**HOW TO COMPLETE THIS TASK:**
Give the count of lines in the entries below that contain the string "zoom", and only that count.

[Items from a dataset]
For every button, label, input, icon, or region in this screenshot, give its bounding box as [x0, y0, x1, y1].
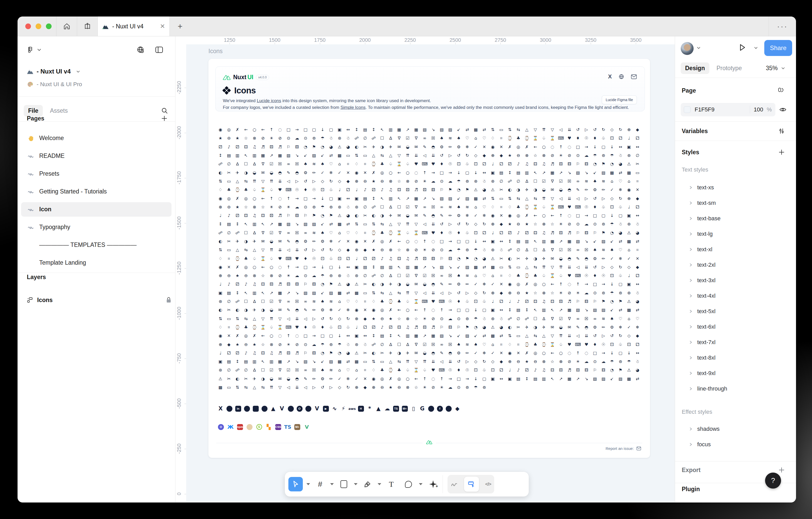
page-color-row[interactable]: F1F5F9 100 %	[681, 103, 775, 116]
frame-tool-button[interactable]: #	[314, 480, 326, 489]
annotate-tool-button[interactable]	[451, 481, 458, 487]
page-theme-icon[interactable]	[778, 87, 784, 94]
library-button[interactable]	[77, 17, 97, 36]
help-button[interactable]: ?	[765, 472, 781, 489]
sidebar-page-item-templates[interactable]: ————— TEMPLATES —————	[18, 236, 175, 254]
avatar[interactable]	[681, 42, 694, 55]
opacity-value[interactable]: 100	[750, 106, 766, 113]
present-play-icon[interactable]	[739, 44, 746, 51]
chevron-right-icon[interactable]	[689, 186, 693, 189]
mail-icon[interactable]	[631, 74, 637, 79]
zoom-window-button[interactable]	[46, 24, 52, 29]
mail-icon[interactable]	[636, 446, 641, 451]
text-style-text-lg[interactable]: text-lg	[675, 226, 796, 242]
sliders-icon[interactable]	[778, 128, 785, 135]
sidebar-page-item-icon[interactable]: Icon	[18, 200, 175, 218]
chevron-right-icon[interactable]	[689, 310, 693, 313]
lucide-icons-link[interactable]: Lucide icons	[257, 98, 281, 103]
move-tool-chevron-icon[interactable]	[307, 483, 310, 485]
color-hex-value[interactable]: F1F5F9	[695, 106, 750, 113]
text-tool-button[interactable]: T	[385, 480, 398, 489]
sidebar-page-item-presets[interactable]: Presets	[18, 165, 175, 183]
text-style-text-2xl[interactable]: text-2xl	[675, 257, 796, 273]
sidebar-page-item-getting-started-tutorials[interactable]: Getting Started - Tutorials	[18, 183, 175, 200]
present-chevron-icon[interactable]	[754, 47, 758, 49]
sidebar-page-item-readme[interactable]: README	[18, 147, 175, 165]
chevron-right-icon[interactable]	[689, 201, 693, 205]
shape-tool-chevron-icon[interactable]	[354, 483, 357, 485]
chevron-down-icon[interactable]	[37, 49, 41, 51]
close-window-button[interactable]	[25, 24, 31, 29]
text-style-text-xs[interactable]: text-xs	[675, 180, 796, 195]
text-style-text-sm[interactable]: text-sm	[675, 195, 796, 211]
text-style-text-base[interactable]: text-base	[675, 211, 796, 226]
share-button[interactable]: Share	[764, 40, 792, 56]
chevron-right-icon[interactable]	[689, 263, 693, 267]
sidebar-page-item-template-landing[interactable]: Template Landing	[18, 254, 175, 271]
chevron-right-icon[interactable]	[689, 341, 693, 344]
chevron-right-icon[interactable]	[689, 387, 693, 391]
dev-mode-button[interactable]: </>	[485, 482, 491, 487]
zoom-level[interactable]: 35%	[766, 65, 778, 72]
frame-label[interactable]: Icons	[208, 48, 223, 55]
icons-frame[interactable]: Nuxt UI v4.0.0 X Icons We've integr	[208, 59, 650, 458]
globe-icon[interactable]	[618, 74, 624, 80]
tab-design[interactable]: Design	[681, 62, 709, 74]
shape-tool-button[interactable]	[338, 480, 350, 488]
home-button[interactable]	[56, 17, 77, 36]
comment-tool-button[interactable]	[401, 481, 415, 488]
x-social-icon[interactable]: X	[608, 73, 612, 80]
comment-tool-chevron-icon[interactable]	[419, 483, 423, 485]
new-tab-button[interactable]: +	[169, 17, 191, 36]
toggle-sidebar-button[interactable]	[155, 47, 163, 53]
effect-style-focus[interactable]: focus	[675, 437, 796, 452]
live-status-button[interactable]	[137, 46, 144, 54]
chevron-right-icon[interactable]	[689, 371, 693, 375]
window-more-menu-button[interactable]: ···	[768, 17, 796, 36]
simple-icons-link[interactable]: Simple Icons	[341, 105, 366, 110]
pen-tool-chevron-icon[interactable]	[378, 483, 381, 485]
canvas[interactable]: 1250150017502000225025002750300032503500…	[175, 36, 675, 502]
chevron-right-icon[interactable]	[689, 279, 693, 282]
move-tool-button[interactable]	[288, 477, 303, 491]
figma-main-menu-button[interactable]	[27, 47, 33, 53]
text-style-text-4xl[interactable]: text-4xl	[675, 288, 796, 304]
sidebar-page-item-typography[interactable]: Typography	[18, 218, 175, 236]
chevron-down-icon[interactable]	[76, 70, 80, 73]
lock-icon[interactable]	[166, 297, 171, 303]
chevron-right-icon[interactable]	[689, 427, 693, 431]
measure-tool-button[interactable]	[464, 477, 479, 492]
file-tab[interactable]: - Nuxt UI v4 ✕	[97, 17, 169, 36]
text-style-line-through[interactable]: line-through	[675, 381, 796, 397]
tab-prototype[interactable]: Prototype	[717, 65, 742, 72]
close-tab-icon[interactable]: ✕	[160, 23, 165, 29]
layer-row-icons[interactable]: Icons	[27, 293, 171, 307]
text-style-text-3xl[interactable]: text-3xl	[675, 273, 796, 288]
text-style-text-5xl[interactable]: text-5xl	[675, 304, 796, 319]
text-style-text-9xl[interactable]: text-9xl	[675, 366, 796, 381]
add-export-plus-icon[interactable]	[778, 467, 785, 473]
color-swatch[interactable]	[684, 106, 691, 113]
text-style-text-7xl[interactable]: text-7xl	[675, 335, 796, 350]
file-title-row[interactable]: - Nuxt UI v4	[27, 65, 80, 78]
chevron-right-icon[interactable]	[689, 217, 693, 220]
minimize-window-button[interactable]	[36, 24, 41, 29]
add-style-plus-icon[interactable]	[778, 149, 785, 155]
chevron-right-icon[interactable]	[689, 325, 693, 328]
frame-tool-chevron-icon[interactable]	[330, 483, 334, 485]
eye-icon[interactable]	[779, 107, 786, 112]
sidebar-page-item-welcome[interactable]: Welcome	[18, 129, 175, 147]
tab-assets[interactable]: Assets	[50, 107, 68, 114]
zoom-chevron-icon[interactable]	[781, 67, 785, 69]
add-page-button[interactable]	[161, 115, 168, 122]
pen-tool-button[interactable]	[361, 481, 374, 488]
effect-style-shadows[interactable]: shadows	[675, 421, 796, 437]
avatar-chevron-icon[interactable]	[697, 47, 701, 49]
text-style-text-6xl[interactable]: text-6xl	[675, 319, 796, 335]
chevron-right-icon[interactable]	[689, 443, 693, 446]
chevron-right-icon[interactable]	[689, 248, 693, 251]
chevron-right-icon[interactable]	[689, 294, 693, 298]
actions-button[interactable]: +	[426, 480, 440, 488]
chevron-right-icon[interactable]	[689, 356, 693, 359]
chevron-right-icon[interactable]	[689, 232, 693, 236]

**TASK SOLUTION:**
3